Work request >>
Check each line of the entries below for the word "crosshair", and copy out the ones that have it.

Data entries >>
====

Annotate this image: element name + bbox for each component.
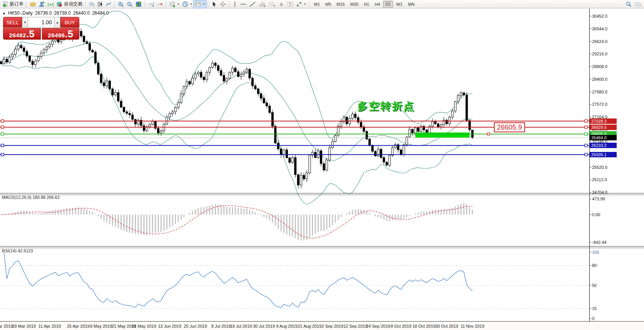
tile-windows-button[interactable]	[134, 0, 143, 8]
separator	[114, 1, 115, 7]
rsi-axis-tick: 50	[592, 283, 597, 288]
date-axis-tick: 25 Jun 2019	[184, 324, 207, 328]
chat-button[interactable]	[633, 0, 643, 8]
new-order-button[interactable]: 新订单	[1, 0, 25, 8]
new-chart-dropdown[interactable]: ▼	[168, 0, 181, 8]
volume-down-button[interactable]: ▼	[22, 17, 28, 28]
trendline-button[interactable]	[248, 0, 257, 8]
chart-symbol-period: HK50-,Daily	[8, 10, 33, 16]
buy-price-button[interactable]: 26496 .5	[42, 28, 80, 40]
turning-point-annotation[interactable]: 多空转折点	[357, 99, 415, 113]
line-chart-icon	[105, 1, 112, 7]
chart-shift-button[interactable]	[156, 0, 164, 8]
date-axis-tick: 31 May 2019	[132, 324, 156, 328]
crosshair-icon	[220, 1, 226, 7]
metaeditor-button[interactable]	[28, 0, 37, 8]
timeframe-button-h4[interactable]: H4	[372, 1, 382, 8]
dropdown-arrow-icon: ▼	[202, 3, 205, 5]
tile-windows-icon	[135, 1, 142, 7]
fibonacci-button[interactable]: F	[267, 0, 277, 8]
vertical-line-button[interactable]	[231, 0, 239, 8]
cursor-button[interactable]	[210, 0, 219, 8]
date-axis-tick: 19 Mar 2019	[0, 324, 13, 328]
timeframe-button-m1[interactable]: M1	[312, 1, 322, 8]
rsi-axis-tick: 80	[592, 263, 597, 268]
separator	[166, 1, 167, 7]
timeframe-button-m30[interactable]: M30	[348, 1, 361, 8]
line-chart-type-button[interactable]	[104, 0, 113, 8]
bar-chart-type-button[interactable]	[87, 0, 96, 8]
sell-button[interactable]: SELL	[3, 17, 22, 28]
trendline-icon	[249, 1, 256, 7]
template-chart-icon	[195, 1, 201, 7]
date-axis-tick: 9 Aug 2019	[276, 324, 298, 328]
chat-icon	[634, 1, 642, 7]
timeframe-button-m15[interactable]: M15	[334, 1, 347, 8]
zoom-out-icon	[127, 1, 133, 7]
channel-button[interactable]: E	[257, 0, 267, 8]
buy-button[interactable]: BUY	[60, 17, 79, 28]
timeframe-button-h1[interactable]: H1	[361, 1, 371, 8]
timeframe-button-mn[interactable]: MN	[406, 1, 417, 8]
price-axis-tick: 24704.0	[592, 190, 607, 195]
separator	[144, 1, 145, 7]
templates-dropdown[interactable]: ▼	[194, 0, 206, 8]
autotrading-button[interactable]: 自动交易	[55, 0, 84, 8]
buy-price-main: 26496	[48, 32, 65, 38]
timeframe-button-w1[interactable]: W1	[394, 1, 405, 8]
dropdown-arrow-icon: ▼	[177, 3, 180, 5]
date-axis-tick: 30 Oct 2019	[435, 324, 458, 328]
price-line-tag: 25935.1	[590, 152, 617, 157]
search-button[interactable]	[624, 0, 633, 8]
clock-icon	[182, 1, 188, 7]
zoom-in-icon	[118, 1, 124, 7]
price-axis-tick: 28400.0	[592, 77, 607, 82]
bar-chart-icon	[89, 1, 95, 7]
chart-title: ▲ HK50-,Daily 26736.0 26738.0 26440.0 26…	[2, 10, 109, 16]
sell-price-button[interactable]: 26482 .5	[3, 28, 41, 40]
candlestick-icon	[97, 1, 103, 7]
date-axis-tick: 8 Oct 2019	[391, 324, 411, 328]
date-axis-tick: 8 Jul 2019	[211, 324, 231, 328]
price-line-tag: 27028.3	[590, 118, 617, 124]
date-axis-tick: 18 Jul 2019	[230, 324, 252, 328]
text-label-button[interactable]: T	[286, 0, 295, 8]
horizontal-line-button[interactable]	[239, 0, 248, 8]
chart-canvas[interactable]	[0, 0, 644, 330]
candlestick-type-button[interactable]	[96, 0, 104, 8]
new-order-icon	[2, 1, 8, 7]
separator	[309, 1, 310, 7]
text-button[interactable]: A	[277, 0, 286, 8]
horizontal-line-icon	[240, 1, 247, 7]
timeframe-button-d1[interactable]: D1	[383, 1, 393, 8]
ohlc-close: 26484.0	[92, 10, 109, 16]
date-axis-tick: 13 Jun 2019	[158, 324, 181, 328]
autotrade-globe-icon	[56, 1, 63, 7]
zoom-out-button[interactable]	[125, 0, 134, 8]
separator	[208, 1, 209, 7]
new-order-label: 新订单	[10, 1, 23, 7]
price-axis-tick: 30452.0	[592, 14, 607, 18]
crosshair-button[interactable]	[219, 0, 227, 8]
price-callout[interactable]: 26605.9	[494, 122, 525, 132]
volume-up-button[interactable]: ▲	[54, 17, 60, 28]
date-axis-tick: 18 Oct 2019	[412, 324, 435, 328]
zoom-in-button[interactable]	[117, 0, 125, 8]
signals-button[interactable]	[46, 0, 55, 8]
arrows-dropdown[interactable]: ▼	[295, 0, 308, 8]
timeframe-button-m5[interactable]: M5	[323, 1, 333, 8]
vertical-line-icon	[232, 1, 238, 7]
rsi-indicator-label: RSI(14) 42.6123	[2, 248, 33, 253]
auto-scroll-icon	[148, 1, 154, 7]
date-axis-tick: 12 Sep 2019	[343, 324, 367, 328]
price-axis-tick: 27980.0	[592, 90, 607, 94]
date-axis-tick: 11 Apr 2019	[38, 324, 61, 328]
rsi-axis-tick: 100	[592, 250, 599, 255]
periods-dropdown[interactable]: ▼	[181, 0, 194, 8]
auto-scroll-button[interactable]	[147, 0, 156, 8]
separator	[85, 1, 86, 7]
accounts-button[interactable]	[37, 0, 46, 8]
separator	[229, 1, 229, 7]
svg-text:F: F	[274, 5, 275, 7]
volume-input[interactable]	[28, 17, 54, 28]
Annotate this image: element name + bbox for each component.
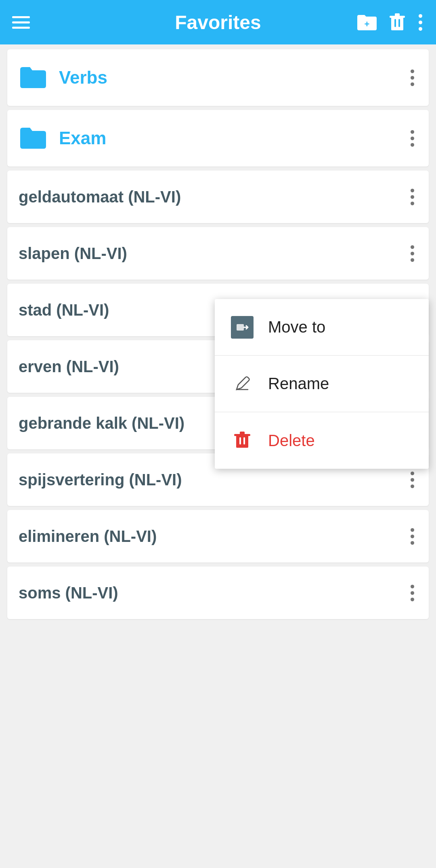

====

Reply >>
crosshair-icon	[220, 1, 226, 7]
crosshair-button[interactable]	[219, 0, 227, 8]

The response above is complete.